For students studying on this trip, this means they have the opportunity to experience Cuba in a moment when the world is watching Cuba very closely.
The organizers said they had to apply for a license to take an academic group to Cuba for educational purposes. The U.S. Department of State website outlines various travel licenses that different groups can apply for and spending limitations, and states that tourist travel to Cuba is currently strictly prohibited for U.S. citizens.
Lawmakers are now looking to end these strict limitations on economic interaction and travel between the U.S. and Cuba. New diplomatic relations between the two countries could mean fewer travel restrictions, U.S. companies popping up in Cuba and more contact between citizens of both nations. But their political history is complicated and sensitive, and the future of diplomacy with Cuba is not entirely certain.
“Any further changes to U.S. policy towards Cuba and additional sanctions relief must be conditioned on the Castro regime’s actions,” Democratic Senator Robert Menendez said in a statement responding to the bill he and other lawmakers wrote that would end all U.S. travel restrictions to Cuba.
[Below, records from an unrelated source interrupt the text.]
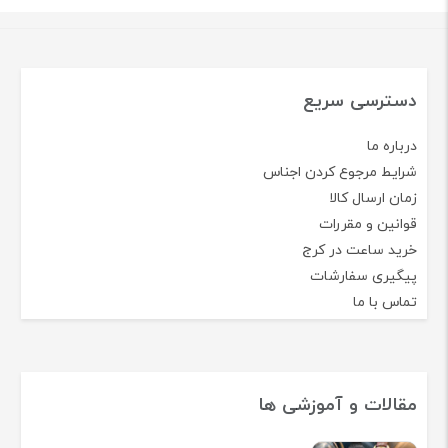
دسترسی سریع
درباره ما
شرایط مرجوع کردن اجناس
زمان ارسال کالا
قوانین و مقررات
خرید ساعت در کرج
پیگیری سفارشات
تماس با ما
مقالات و آموزشی ها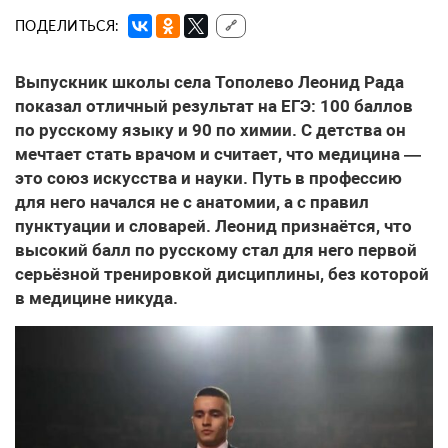
ПОДЕЛИТЬСЯ:
🔗
Выпускник школы села Тополево Леонид Рада
показал отличный результат на ЕГЭ: 100 баллов
по русскому языку и 90 по химии. С детства он
мечтает стать врачом и считает, что медицина —
это союз искусства и науки. Путь в профессию
для него начался не с анатомии, а с правил
пунктуации и словарей. Леонид признаётся, что
высокий балл по русскому стал для него первой
серьёзной тренировкой дисциплины, без которой
в медицине никуда.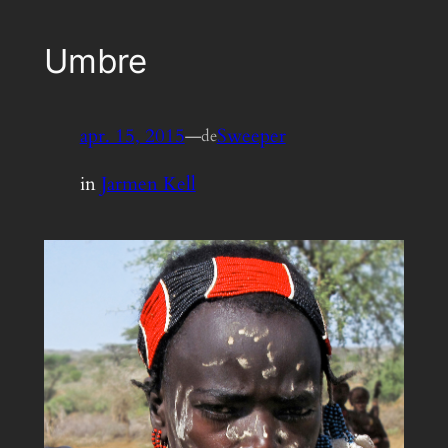
Umbre
apr. 15, 2015
—
Sweeper
de
in
Jarmen Kell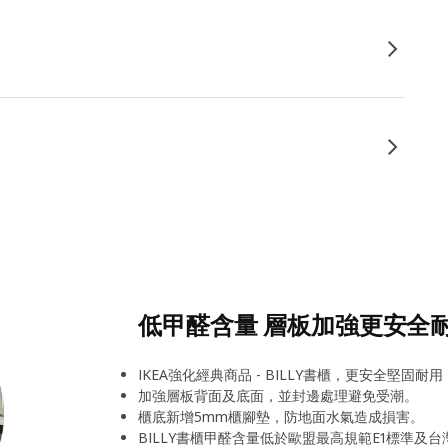
低甲醛含量 層板加強更安全
IKEA強化經典商品 - BILLY書櫃，更安全堅固耐
加強層板背面及底面，並封邊處理避免受潮。
櫃底新增5mm櫃腳墊，防地面水氣造成損害。
BILLY書櫃甲醛含量低於歐盟最高規範E1標準及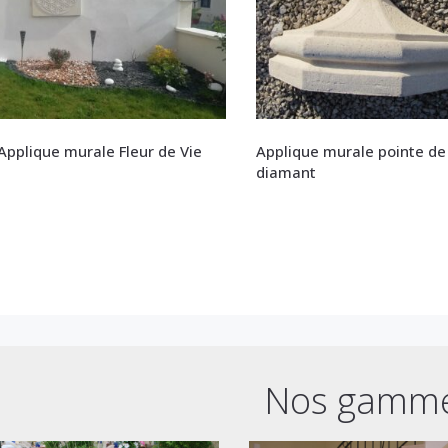
Applique murale Fleur de Vie
Applique murale pointe de
diamant
Nos gamm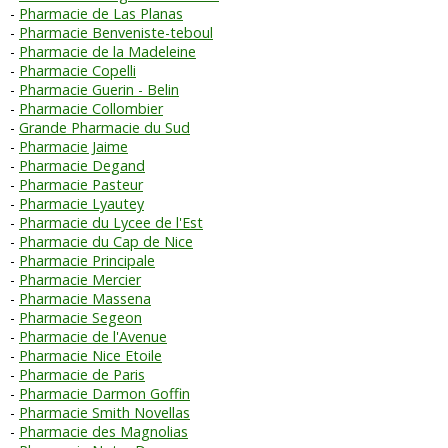
Pharmacie de Las Planas
Pharmacie Benveniste-teboul
Pharmacie de la Madeleine
Pharmacie Copelli
Pharmacie Guerin - Belin
Pharmacie Collombier
Grande Pharmacie du Sud
Pharmacie Jaime
Pharmacie Degand
Pharmacie Pasteur
Pharmacie Lyautey
Pharmacie du Lycee de l'Est
Pharmacie du Cap de Nice
Pharmacie Principale
Pharmacie Mercier
Pharmacie Massena
Pharmacie Segeon
Pharmacie de l'Avenue
Pharmacie Nice Etoile
Pharmacie de Paris
Pharmacie Darmon Goffin
Pharmacie Smith Novellas
Pharmacie des Magnolias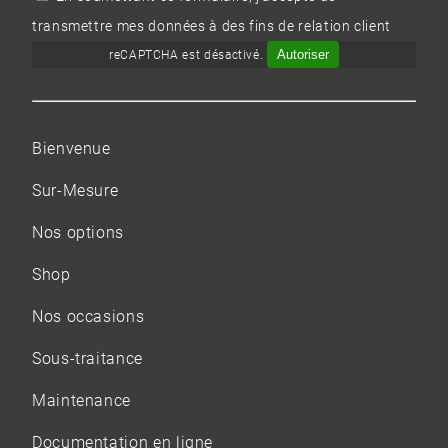
transmettre mes données à des fins de relation client
Autoriser
reCAPTCHA est désactivé.
Bienvenue
Sur-Mesure
Nos options
Shop
Nos occasions
Sous-traitance
Maintenance
Documentation en ligne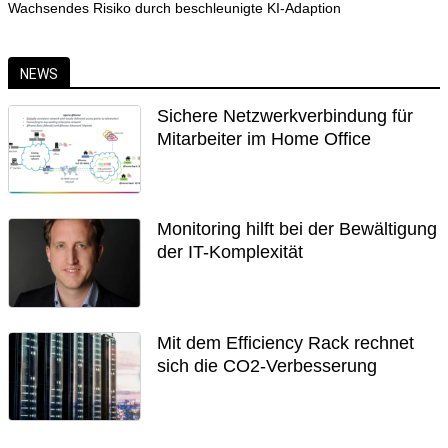
Wachsendes Risiko durch beschleunigte KI-Adaption
NEWS
Sichere Netzwerkverbindung für
Mitarbeiter im Home Office
Monitoring hilft bei der Bewältigung
der IT-Komplexität
Mit dem Efficiency Rack rechnet
sich die CO2-Verbesserung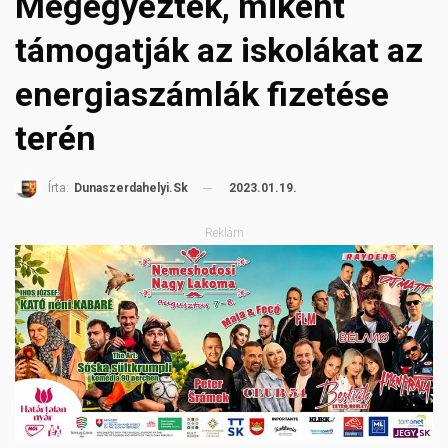
Megegyeztek, miként
támogatják az iskolákat az
energiaszámlák fizetése
terén
2023.01.19.
Írta:
Dunaszerdahelyi.sk
Reklám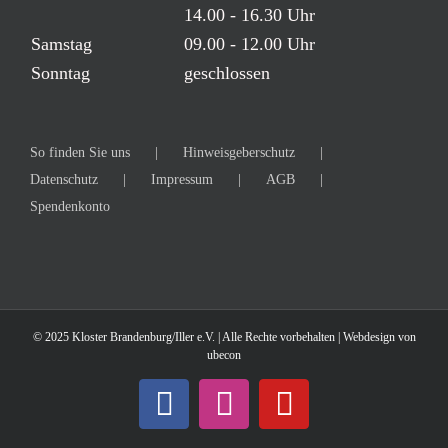
14.00 - 16.30 Uhr
Samstag
09.00 - 12.00 Uhr
Sonntag
geschlossen
So finden Sie uns
Hinweisgeberschutz
Datenschutz
Impressum
AGB
Spendenkonto
© 2025 Kloster Brandenburg/Iller e.V. | Alle Rechte vorbehalten | Webdesign von
ubecon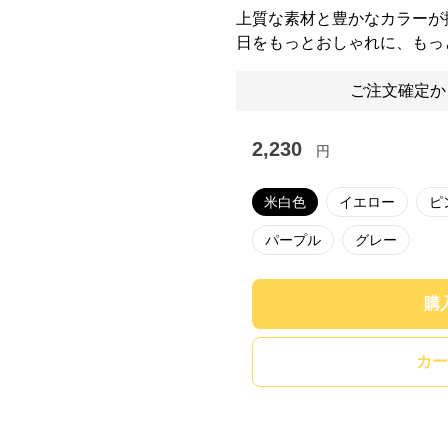
上質な素材と豊かなカラーが
日をもっとおしゃれに、もっ
ご注文確定か
2,230
円
米白色
イエロー
ピ
パープル
グレー
購
カー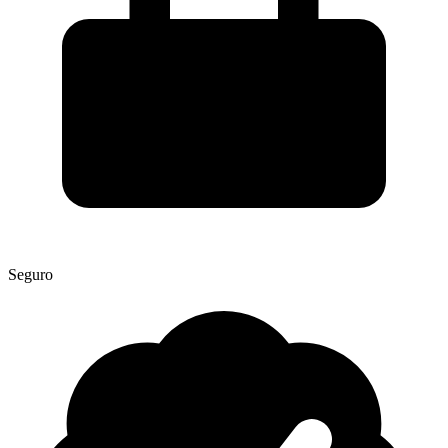
Seguro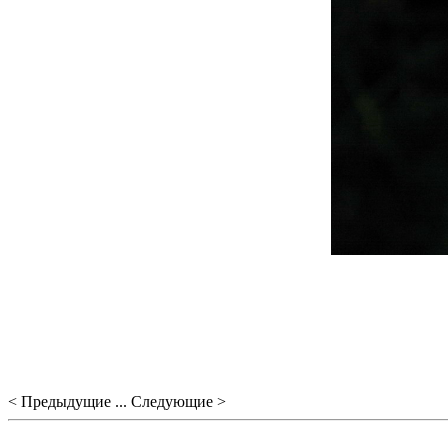
< Предыдущие ... Следующие >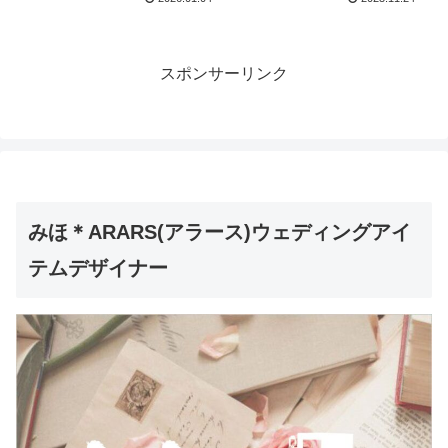
スポンサーリンク
みほ＊ARARS(アラース)ウェディングアイ
テムデザイナー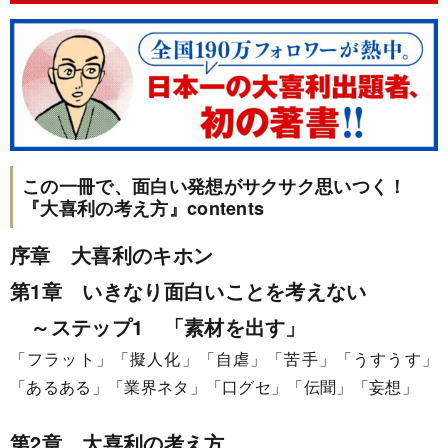
この一冊で、面白い発想がサクサク思いつく！
『大喜利の考え方』contents
序章 大喜利のキホン
第1章 いきなり面白いことを考えない
～ステップ1 「素材を出す」
「フラット」「擬人化」「自虐」「苦手」「うすうす」
「あるある」「業界ネタ」「口グセ」「伝聞」「妄想」
第2章 大喜利の考え方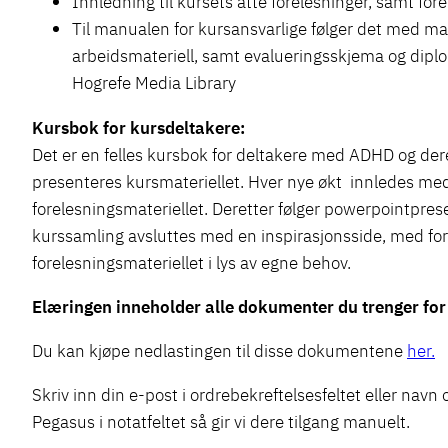
Innledning til kursets åtte forelesninger, samt fo
Til manualen for kursansvarlige følger det med mat
arbeidsmateriell, samt evalueringsskjema og diplo
Hogrefe Media Library
Kursbok for kursdeltakere:
Det er en felles kursbok for deltakere med ADHD og de
presenteres kursmateriellet. Hver nye økt innledes me
forelesningsmateriellet. Deretter følger powerpointpres
kurssamling avsluttes med en inspirasjonsside, med form
forelesningsmateriellet i lys av egne behov.
Elæringen inneholder alle dokumenter du trenger for
Du kan kjøpe nedlastingen til disse dokumentene
her.
Skriv inn din e-post i ordrebekreftelsesfeltet eller nav
Pegasus i notatfeltet så gir vi dere tilgang manuelt.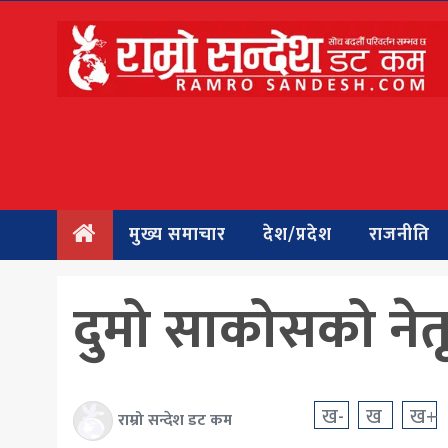
मुख्य
समाचार
देश/प्रदेश
राजनीति
मुख्य समाचार
देश/प्रदेश
राजनीति
बिचार
अन्तर्वार्ता
दुमो साकोसको नेतृत
बिजनेस
अन्तराष्ट्रिय
ख-
ख
ख+
राम्रो सन्देश डट कम
प्रवास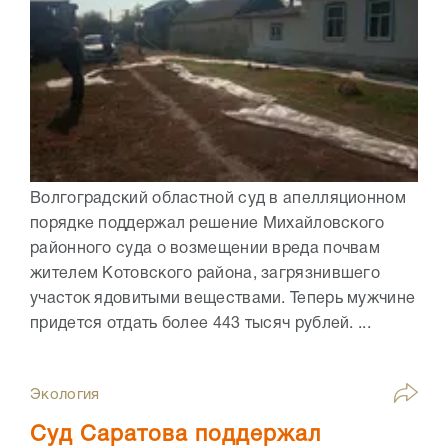
Волгоградский областной суд в апелляционном
порядке поддержал решение Михайловского
районного суда о возмещении вреда почвам
жителем Котовского района, загрязнившего
участок ядовитыми веществами. Теперь мужчине
придется отдать более 443 тысяч рублей. ...
Экология
Суд Саратова поддержал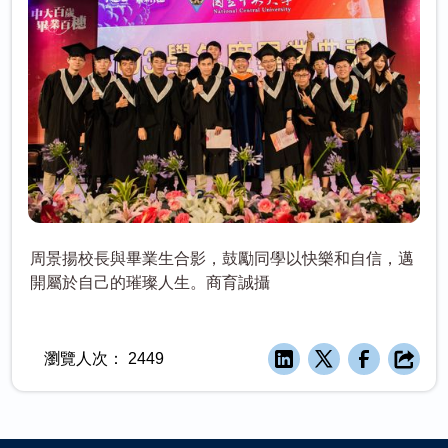
周景揚校長與畢業生合影，鼓勵同學以快樂和自信，邁
開屬於自己的璀璨人生。商育誠攝
瀏覽人次：
2449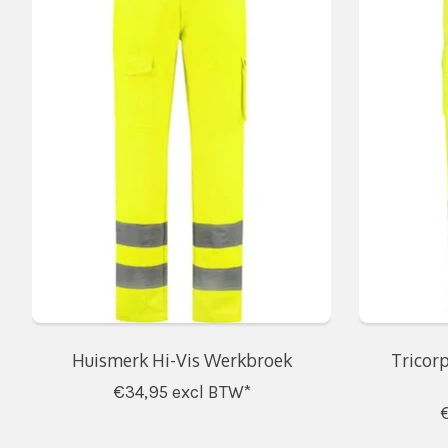
Huismerk Hi-Vis Werkbroek
Tricor
€34,95
excl BTW*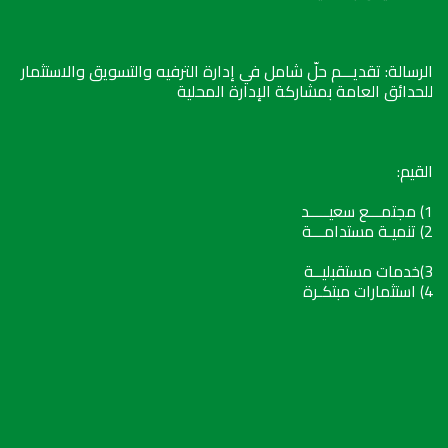
الرسالة: تقديـــم حلّ شامل في إدارة الترفيه والتسويق والاستثمار
للحدائق العامة بمشاركة الإدارة المحلية
القيم:
1) مجتمـــع سعيـــــد
2) تنميـة مستدامـــة
3)خدمات مستقبليــة
4) استثمارات مبتكـرة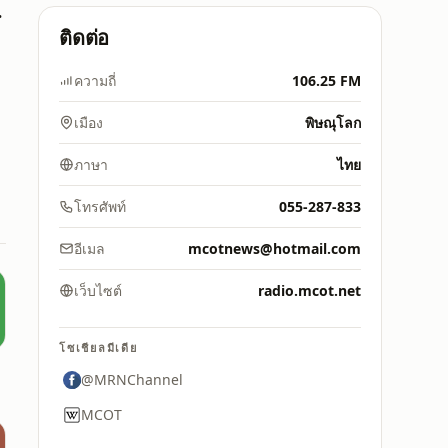
thai
ติดต่อ
ความถี่
106.25 FM
เมือง
พิษณุโลก
ภาษา
ไทย
โทรศัพท์
055-287-833
อีเมล
mcotnews@hotmail.com
เว็บไซต์
radio.mcot.net
โซเชียลมีเดีย
5
@MRNChannel
MCOT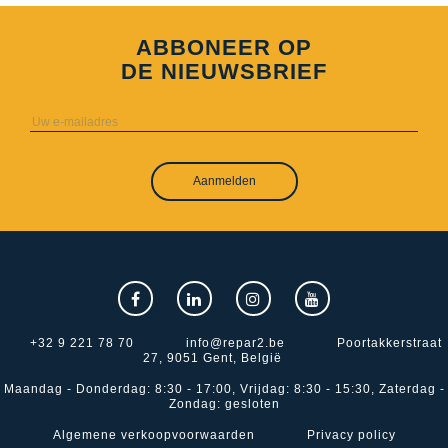
ABBONEER OP
DE NIEUWSBRIEF
Aanmelden
+32 9 221 78 70
info@repar2.be
Poortakkerstraat
27, 9051 Gent, België
Maandag - Donderdag: 8:30 - 17:00, Vrijdag: 8:30 - 15:30, Zaterdag -
Zondag: gesloten
Algemene verkoopvoorwaarden
Privacy policy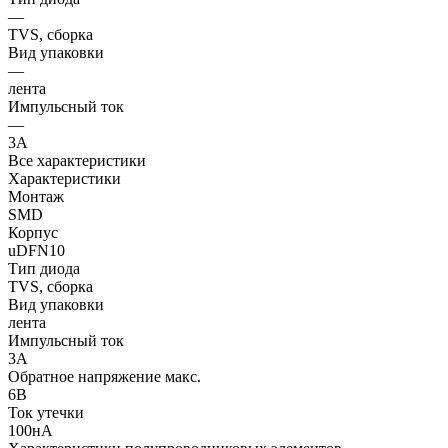
—
TVS, сборка
Вид упаковки
—
лента
Импульсный ток
—
3А
Все характеристики
Характеристики
Монтаж
SMD
Корпус
uDFN10
Тип диода
TVS, сборка
Вид упаковки
лента
Импульсный ток
3А
Обратное напряжение макс.
6В
Ток утечки
100нА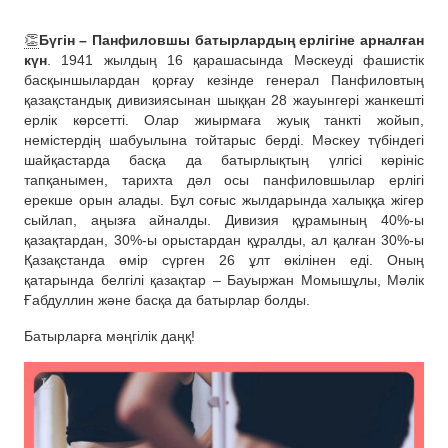
👏
Бүгін – Панфиловшы батырлардың ерлігіне арналған
күн
. 1941 жылдың 16 қарашасында Мәскеуді фашистік
басқыншылардан қорғау кезінде генерал Панфиловтың
қазақстандық дивизиясынан шыққан 28 жауынгері жанкешті
ерлік көрсетті. Олар жиырмаға жуық танкті жойып,
немістердің шабуылына тойтарыс берді. Мәскеу түбіндегі
шайқастарда басқа да батырлықтың үлгісі көрініс
тапқанымен, тарихта дәл осы панфиловшылар ерлігі
ерекше орын алады. Бұл соғыс жылдарында халыққа жігер
сыйлап, аңызға айналды. Дивизия құрамының 40%-ы
қазақтардан, 30%-ы орыстардан құралды, ал қалған 30%-ы
Қазақстанда өмір сүрген 26 ұлт өкілінен еді. Оның
қатарында белгілі қазақтар – Бауыржан Момышұлы, Мәлік
Ғабдуллин және басқа да батырлар болды.
Батырларға мәңгілік даңқ!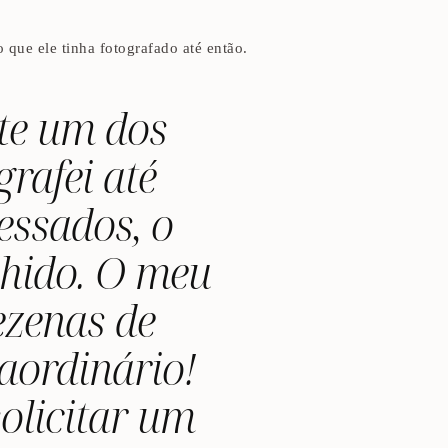
 que ele tinha fotografado até então.
te um dos
rafei até
essados, o
hido. O meu
dezenas de
aordinário!
olicitar um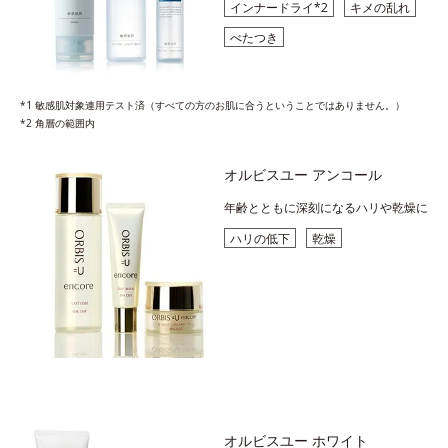
インナードライ*2
キメの乱れ
べたつき
*1 敏感肌対象連用テスト済（すべての方のお肌に合うということではありません。）
*2 角層の範囲内
オルビスユー アンコール
年齢とともに深刻になるハリや乾燥に
ハリの低下
乾燥
オルビスユー ホワイト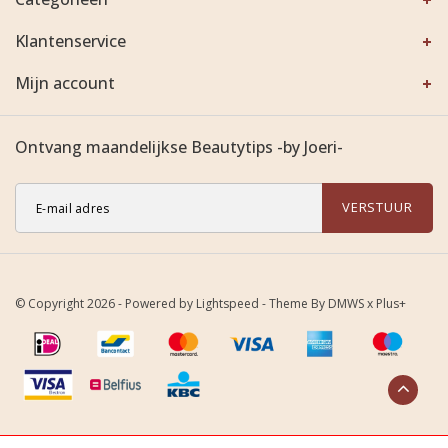
Klantenservice
Mijn account
Ontvang maandelijkse Beautytips -by Joeri-
VERSTUUR
© Copyright 2026 - Powered by
Lightspeed
- Theme By
DMWS
x
Plus+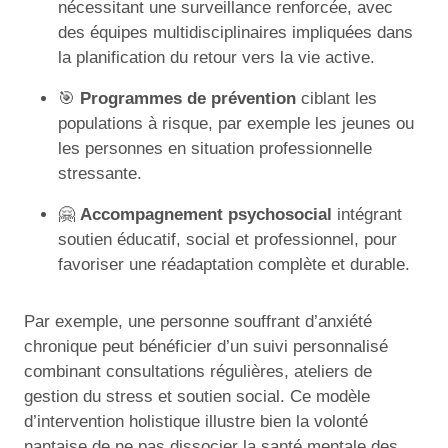
nécessitant une surveillance renforcée, avec
des équipes multidisciplinaires impliquées dans
la planification du retour vers la vie active.
🎯
Programmes de prévention
ciblant les
populations à risque, par exemple les jeunes ou
les personnes en situation professionnelle
stressante.
🤗
Accompagnement psychosocial
intégrant
soutien éducatif, social et professionnel, pour
favoriser une réadaptation complète et durable.
Par exemple, une personne souffrant d’anxiété
chronique peut bénéficier d’un suivi personnalisé
combinant consultations régulières, ateliers de
gestion du stress et soutien social. Ce modèle
d’intervention holistique illustre bien la volonté
nantaise de ne pas dissocier la santé mentale des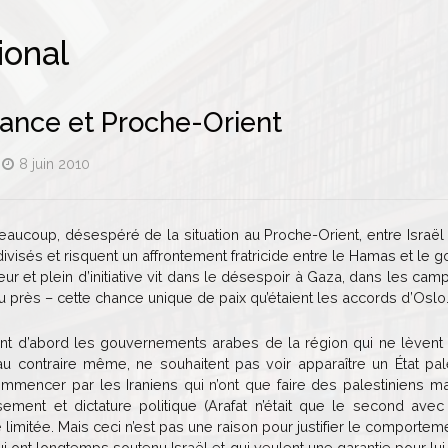
ional
ance et Proche-Orient
8 juin 2010
ucoup, désespéré de la situation au Proche-Orient, entre Israël et
divisés et risquent un affrontement fratricide entre le Hamas et l
eur et plein d’initiative vit dans le désespoir à Gaza, dans les camp
u près – cette chance unique de paix qu’étaient les accords d’Oslo. 
t d’abord les gouvernements arabes de la région qui ne lèvent p
 au contraire même, ne souhaitent pas voir apparaître un État pale
mencer par les Iraniens qui n’ont que faire des palestiniens ma
usement et dictature politique (Arafat n’était que le second a
limitée. Mais ceci n’est pas une raison pour justifier le comportem
i ont longtemps soutenu Israël et qui veulent une garantie pour lui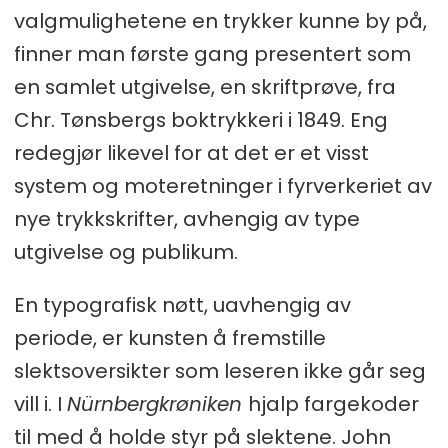
valgmulighetene en trykker kunne by på,
finner man første gang presentert som
en samlet utgivelse, en skriftprøve, fra
Chr. Tønsbergs boktrykkeri i 1849. Eng
redegjør likevel for at det er et visst
system og moteretninger i fyrverkeriet av
nye trykkskrifter, avhengig av type
utgivelse og publikum.
En typografisk nøtt, uavhengig av
periode, er kunsten å fremstille
slektsoversikter som leseren ikke går seg
vill i. I
Nürnbergkrøniken
hjalp fargekoder
til med å holde styr på slektene. John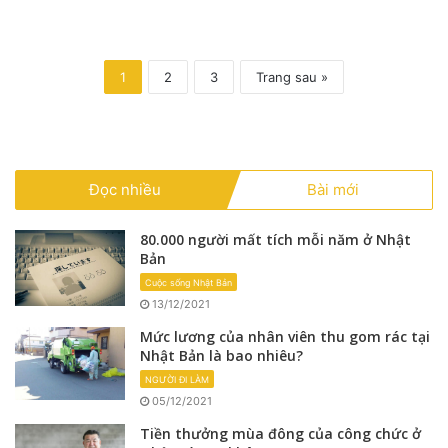
1
2
3
Trang sau »
Đọc nhiều
Bài mới
80.000 người mất tích mỗi năm ở Nhật
Bản
Cuộc sống Nhật Bản
13/12/2021
Mức lương của nhân viên thu gom rác tại
Nhật Bản là bao nhiêu?
NGƯỜI ĐI LÀM
05/12/2021
Tiền thưởng mùa đông của công chức ở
“There’s a lot of optimism,” Ricardo Dello Buono, Ph.D. and professor of sociology, said. He is also leading the group with Redruello and believes that recent developments in diplomacy between the U.S. and Cuba will lead to small, gradual changes in the country.
Given the current travel circumstances with Cuba, planning the study abroad trip was no small feat.
“The logistics are more complicated than a trip to another typical country because of all those other restrictions,” Elen Mons, study abroad coordinator, said. Aside from applying for a license to enter Cuba for academic purposes, the program’s leaders had to work with certified travel agencies to get the trip to Havana planned.
“Because of the embargo, we cannot pay directly to Havana,” Redruello said. “We pay the agency here that has a license.”
Having a middleman in the process and chartering a flight to Cuba drives up the price of the trip. The week in Havana including excursions, some meals, roundtrip airfare and the class itself costs several thousand dollars.
“The price sometimes is a problem,” Redruello said, which she said explains why some colleges and universities are not able to put together Cuba study abroad programs for their students at all.
Despite the cost, Redruello said she thinks the experience of Cuban culture should be the highlight of the trip.
“Everybody knows about the politics,” she said. “But just the music, the architecture, the food, the history,” are what she encourages students to seek out.
“They start to build real relations,” with other Cuban students, she said, which leads to a breaking down of barriers between them.
“For a long time, there have been a lot of misconceptions about Cuba that have sort of been prevailing in the U.S. for a lot of obvious reasons,” Dello Buono said. “We tried to create these study abroad programs to poke the bubble.”